In this connection, I would like to introduce Mircea Eliade, one of the most significant thinkers on religion in the 20th century, and the way he conceived of the concepts of the “sacred” and the “profane” into the discussion by quoting a summary of his idea from the writing of another scholar (My bold):
According to Eliade, man becomes religious to the extent that he seeks reunification with those transmundane elements of his experience that are perceived to break through the profane dimensions of his existence and to confront him with a sense of “otherness” over which he has absolutely no control. Yet since virtually any object of existence both can and does serve to mediate this otherness to man, the words sacred and profane apply not to different kinds of objects which confront us in experience, but rather to different ways of perceiving and then relating ourselves to them. The clue to the distinction between these two differently perceived objects, then, derives from the power we impute to them and the point of origin we imagine for them. Even though sacred objects are accessible to us only within the world of profane existence, their liminal character and potency of expression make them appear to originate from beyond it.
Man responds religiously to such objects, Eliade contends, only when he seeks through myth and ritual to repeat those acts in illo tempore by which their sacred character was first made manifest.

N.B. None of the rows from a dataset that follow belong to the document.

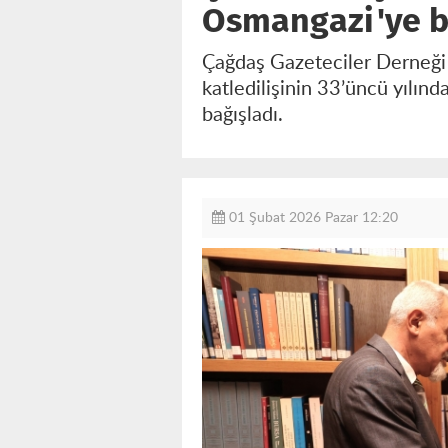
Osmangazi'ye b
Çağdaş Gazeteciler Derneği
katledilişinin 33’üncü yılı
bağışladı.
01 Şubat 2026 Pazar 12:20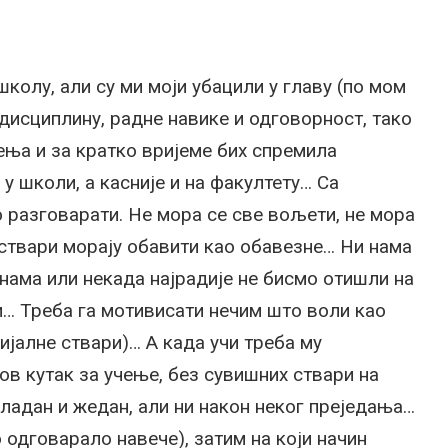
колу, али су ми моји убацили у главу (по мом
исциплину, радне навике и одговорност, тако
ења и за кратко вријеме бих спремила
 у школи, а касније и на факултету… Са
о разговарати. Не мора се све вољети, не мора
 ствари морају обавити као обавезне… Ни нама
инама или некада најрадије не бисмо отишли на
и… Треба га мотивисати нечим што воли као
ијалне ствари)… А када учи треба му
ов кутак за учење, без сувишних ствари на
гладан и жедан, али ни након неког преједања…
но одговарало навече), затим на који начин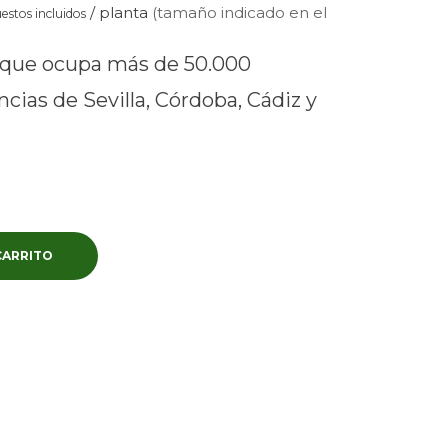
/ planta
(tamaño indicado en el
estos incluidos
d que ocupa más de 50.000
ncias de Sevilla, Córdoba, Cádiz y
CARRITO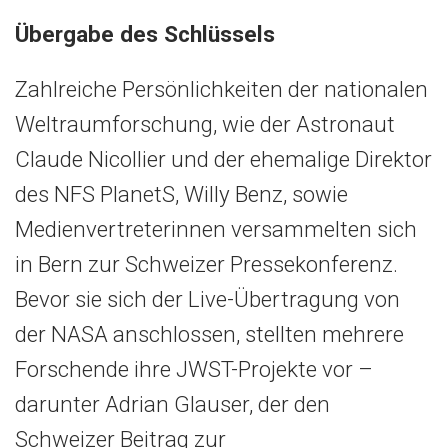
Übergabe des Schlüssels
Zahlreiche Persönlichkeiten der nationalen
Weltraumforschung, wie der Astronaut
Claude Nicollier und der ehemalige Direktor
des NFS PlanetS, Willy Benz, sowie
Medienvertreterinnen versammelten sich
in Bern zur Schweizer Pressekonferenz.
Bevor sie sich der Live-Übertragung von
der NASA anschlossen, stellten mehrere
Forschende ihre JWST-Projekte vor –
darunter Adrian Glauser, der den
Schweizer Beitrag zur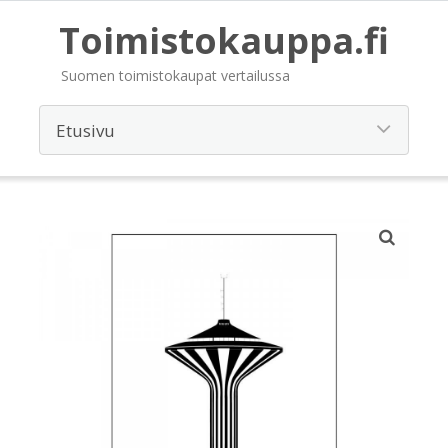
Toimistokauppa.fi
Suomen toimistokaupat vertailussa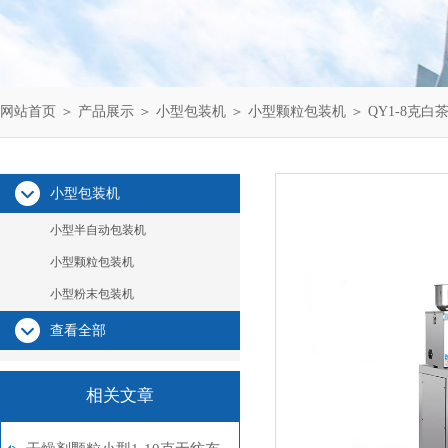
网站首页
＞
产品展示
＞
小型包装机
＞
小型颗粒包装机
＞ QY1-8克
小型包装机
小型半自动包装机
小型颗粒包装机
小型粉末包装机
查看全部
相关文章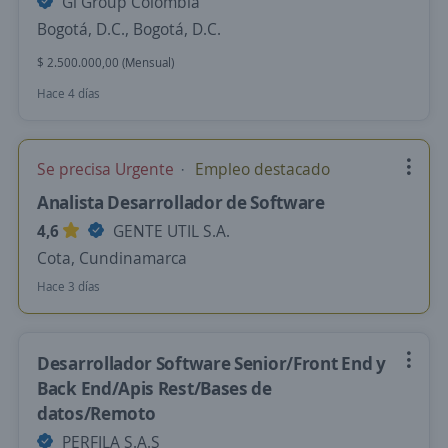
Gi Group Colombia
Bogotá, D.C., Bogotá, D.C.
$ 2.500.000,00 (Mensual)
Hace 4 días
Se precisa Urgente
Empleo destacado
Analista Desarrollador de Software
4,6
GENTE UTIL S.A.
Cota, Cundinamarca
Hace 3 días
Desarrollador Software Senior/Front End y
Back End/Apis Rest/Bases de
datos/Remoto
PERFILA S.A.S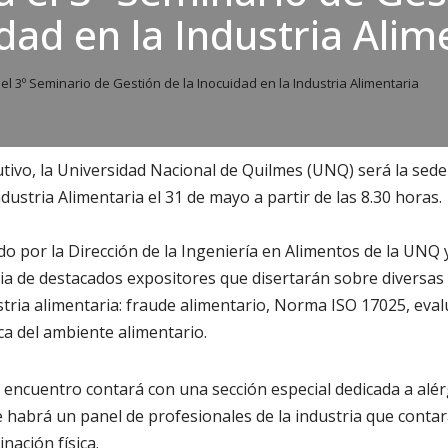
idad en la Industria Alim
el 3º Seminario de Gestión de la Inocuidad en la Industria Alimentaria
tivo, la Universidad Nacional de Quilmes (UNQ) será la sede
ndustria Alimentaria el 31 de mayo a partir de las 8.30 horas.
do por la Dirección de la Ingenie­ría en Alimentos de la UNQ
cia de destacados expositores que diser­tarán sobre diversas
ustria alimentaria: fraude alimentario, Norma ISO 17025, eval
ica del ambiente alimentario.
 encuentro contará con una sección especial dedicada a alé
abrá un panel de profesionales de la industria que contar
nación física.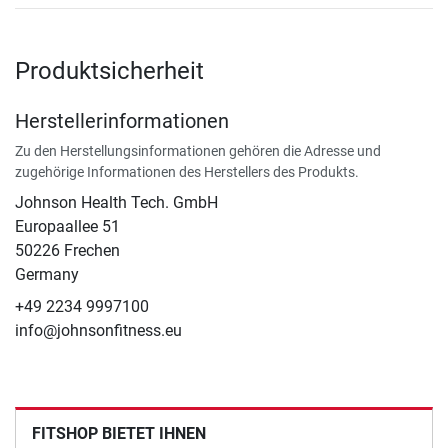
Produktsicherheit
Herstellerinformationen
Zu den Herstellungsinformationen gehören die Adresse und
zugehörige Informationen des Herstellers des Produkts.
Johnson Health Tech. GmbH
Europaallee 51
50226 Frechen
Germany
+49 2234 9997100
info@johnsonfitness.eu
FITSHOP BIETET IHNEN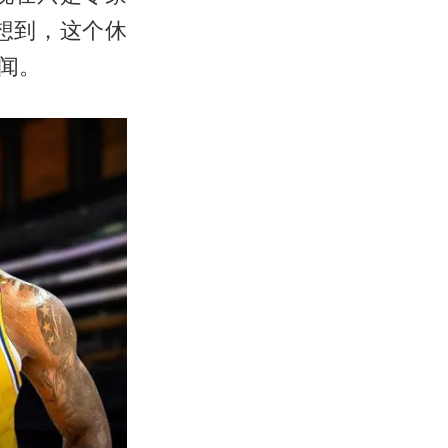
想到，这个休
闻。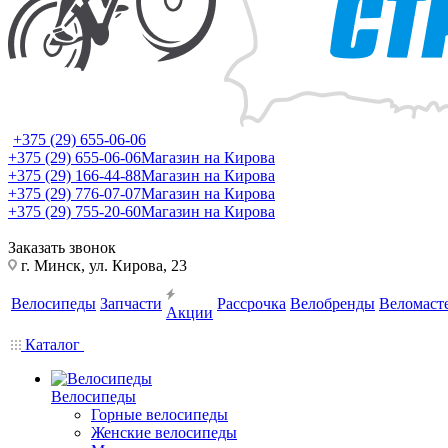
+375 (29) 655-06-06
+375 (29) 655-06-06
Магазин на Кирова
+375 (29) 166-44-88
Магазин на Кирова
+375 (29) 776-07-07
Магазин на Кирова
+375 (29) 755-20-60
Магазин на Кирова
Заказать звонок
г. Минск, ул. Кирова, 23
Велосипеды
Запчасти
Рассрочка
Велобренды
Веломаст
Акции
Каталог
Велосипеды
Горные велосипеды
Женские велосипеды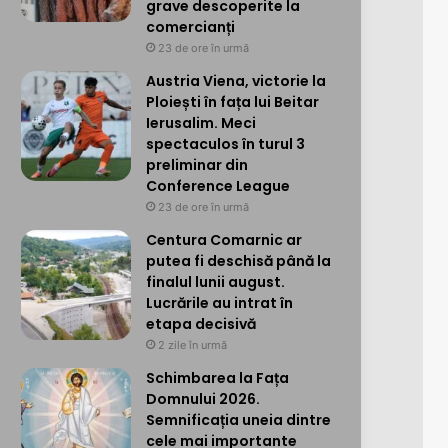
grave descoperite la
comercianți
23 de ore în urmă
Austria Viena, victorie la
Ploiești în fața lui Beitar
Ierusalim. Meci
spectaculos în turul 3
preliminar din
Conference League
23 de ore în urmă
Centura Comarnic ar
putea fi deschisă până la
finalul lunii august.
Lucrările au intrat în
etapa decisivă
2 zile în urmă
Schimbarea la Fața
Domnului 2026.
Semnificația uneia dintre
cele mai importante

Joseph Bettis has further illumined this distinction nicely when he writes that “if man’s purpose in relation to things perceived as profane is to shape them according to his needs, man’s purpose in relation to things perceived as sacred is to bring himself into conformity with them.” This is chiefly effected through what Eliade and others call the mode of repetition, that religious strategy whereby man, in imitation of the divine acts of creation through which the sacred discloses itself, attempts to conform himself to and remain within the sacred sphere, that realm which for him now constitutes the domain of the Really Real, and to extend its dominion over the ephemeral world of the profane. (Giles B. Gunn. “American Literature and the Imagination of Otherness.” In Religion as Story, 73)
So in connection with our discussion here, the following points can be made: Though virtually anything in this world can mediate “otherness” to man, there is nothing quite so circumscribed and filled with numinous power as sexuality. Its very danger and liminality make it the subject of many taboos and regulations. But it is the very power of sexuality and its potential to connect with the Other in the profound love, relation and union that makes it necessary to assimilate it to the sacred and not relegate it to the realm of the profane.
Eliade has correctly assessed the strategies that are used in any sacramental act and those apply here also. One has to approach the act with the correct mentality by applying the proper ritual. The idea of “bringing oneself into conformity” with the sacred is effectuated in this particular case by a reenactment of Radha and Krishna’s archetypal love in full consciousness of them, a participation mystique that is identical with the service mood and can only be experience in that mood.